Lesson 27 of 2116
Responsible Scaling Policies Explained
RSPs are the frontier labs' self-imposed rules for what capability thresholds trigger which safeguards. Here is what they commit to, what they hedge on, and what the enforcement problem is.
Lesson map
What this lesson covers
Learning path
The main moves in order
- 1A Self-Imposed Brake
- 2Responsible Scaling Policy
- 3ASL
- 4Preparedness Framework
Concept cluster
Terms to connect while reading
Section 1
A Self-Imposed Brake
A Responsible Scaling Policy (RSP) is a frontier lab's public commitment to pause or add safeguards when models cross defined capability thresholds. Anthropic introduced the concept in September 2023. OpenAI published its analog (Preparedness Framework) in December 2023. Google DeepMind followed with its Frontier Safety Framework in May 2024. Meta, xAI, and Cohere all have some version now.
The Anthropic RSP architecture (v2.2, 2025)
Anthropic's RSP defines AI Safety Levels (ASL) modeled on biosafety levels (BSL) for pathogens. Each level specifies capabilities and required safeguards.
- ASL-1: No meaningful catastrophic risk (2018-era models, narrow chess AIs)
- ASL-2: Early signs of dangerous capability but unreliable (most current LLMs)
- ASL-3: Substantial uplift on CBRN misuse or meaningful autonomous AI R&D. Triggered May 2025 for Anthropic's frontier models. Requires stronger weight security and deployment restrictions.
- ASL-4: Not yet defined concretely; associated with qualitative escalations in autonomy and misuse potential
- ASL-5: Placeholder for far-future concerns
What capabilities actually trigger the next level?
- 1CBRN uplift: can the model meaningfully help a novice with a bioweapon?
- 2Cyber uplift: does it enable attacks that were previously infeasible?
- 3Autonomous replication: can it copy itself across machines without human help?
- 4AI R&D acceleration: can it fully automate junior-researcher AI work?
- 5Persuasion: does it meaningfully exceed human baselines in influence operations?
OpenAI's Preparedness Framework
OpenAI rates models across four risk categories (cybersecurity, CBRN, persuasion, model autonomy) on a low/medium/high/critical scale. Models scoring high can be deployed only with mitigations; models scoring critical cannot be trained further until mitigations work.

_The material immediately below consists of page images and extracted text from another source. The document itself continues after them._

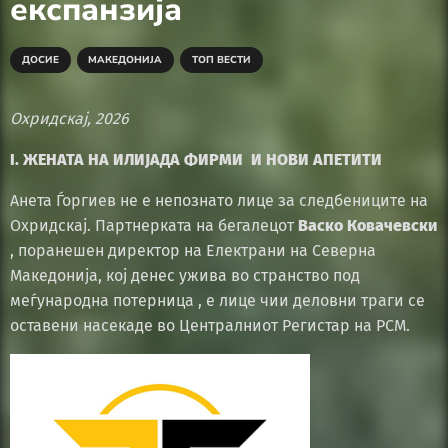
експанзија
ДОСИЕ
МАКЕДОНИЈА
ТОП ВЕСТИ
Охридскај, 2026
I. ЖЕНАТА НА ИЛИЈАДА ФИРМИ И НОВИ АПЕТИТИ
Анета Ѓоргиев не е непознато лице за следбениците на
Охридскај. Партнерката на бегалецот
Васко Ковачевски
, поранешен директор на Електрани на Северна
Македонија, кој денес ужива во странство под
меѓународна потерница , е лице чии деловни траги се
оставени насекаде во Централниот Регистар на РСМ.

Pre-mitigation score matters — mitigating a critical model back to medium does not let you train the next one without reviewing.

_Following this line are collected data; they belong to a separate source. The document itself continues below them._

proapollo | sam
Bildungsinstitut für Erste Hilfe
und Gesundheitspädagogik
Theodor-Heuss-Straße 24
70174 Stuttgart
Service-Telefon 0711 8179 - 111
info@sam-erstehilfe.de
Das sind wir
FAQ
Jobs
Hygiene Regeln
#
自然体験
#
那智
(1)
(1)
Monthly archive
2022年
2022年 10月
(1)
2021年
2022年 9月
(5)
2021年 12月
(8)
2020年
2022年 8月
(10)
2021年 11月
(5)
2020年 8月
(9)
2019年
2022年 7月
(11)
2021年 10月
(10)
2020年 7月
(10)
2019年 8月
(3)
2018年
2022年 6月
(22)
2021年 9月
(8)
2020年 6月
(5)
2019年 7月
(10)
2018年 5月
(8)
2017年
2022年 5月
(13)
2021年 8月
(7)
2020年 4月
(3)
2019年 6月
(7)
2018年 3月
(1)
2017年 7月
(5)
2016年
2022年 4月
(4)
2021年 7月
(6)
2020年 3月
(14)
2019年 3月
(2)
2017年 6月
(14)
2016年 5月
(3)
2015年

Compare: the three big-lab frameworks
Compare the options
| Dimension | Anthropic RSP | OpenAI Preparedness | DeepMind FSF |
|---|---|---|---|
| Structure | Levels (ASL-1..5) | Categories × severity | Critical Capability Levels |
| Triggered by | Capability thresholds | Pre-mitigation scores | Evaluation outcomes |
| Can pause training? | Yes | Yes (critical) | Yes |
| External input | Board, policy team | Safety Advisory Group | Internal review |
| Weight security level | Escalates with ASL | Escalates with severity | Escalates |
What RSPs get right
- Specificity: concrete capability thresholds, not vague commitments
- Pre-commitment: easier to honor restrictions announced before a race
- Safeguard ladders: security and deployment measures scale with capability
- Publicness: the document can be evaluated and critiqued by outsiders
- Interoperability: Seoul Summit Commitments use RSP-style language
What critics hammer
- Self-imposed: no external enforcement, can be amended by the company at will
- Revisable mid-race: Anthropic moved some thresholds between RSP versions
- No peer consistency: what triggers ASL-3 at Anthropic is not what triggers high at OpenAI
- Eval quality: thresholds are only as good as the evaluations probing them — and evals are still immature
- Incentive problem: the company running the evals has a business interest in passing
The relationship to law
The EU AI Act refers to GPAI Code of Practice signatories and treats RSP-style commitments as presumption-of-compliance for some systemic-risk obligations. The UK AISI MOUs with labs include pre-release evaluation rights that rely on the labs' own classifications. US Executive Order 14110 (2023) required dual-use foundation model reporting, modified by Trump administration EOs in early 2025 but with some evaluation requirements preserved. Soft commitments and hard law are converging, slowly.
“A commitment is not a guarantee. It is a promise plus a mechanism for catching yourself when you are about to break it.”
Key terms in this lesson
The big idea: RSPs are the frontier labs' admission that some capabilities should change how a model is handled. They are imperfect, self-enforced, and strictly better than nothing. Knowing their architecture lets you read any new safety announcement against the actual document it cites.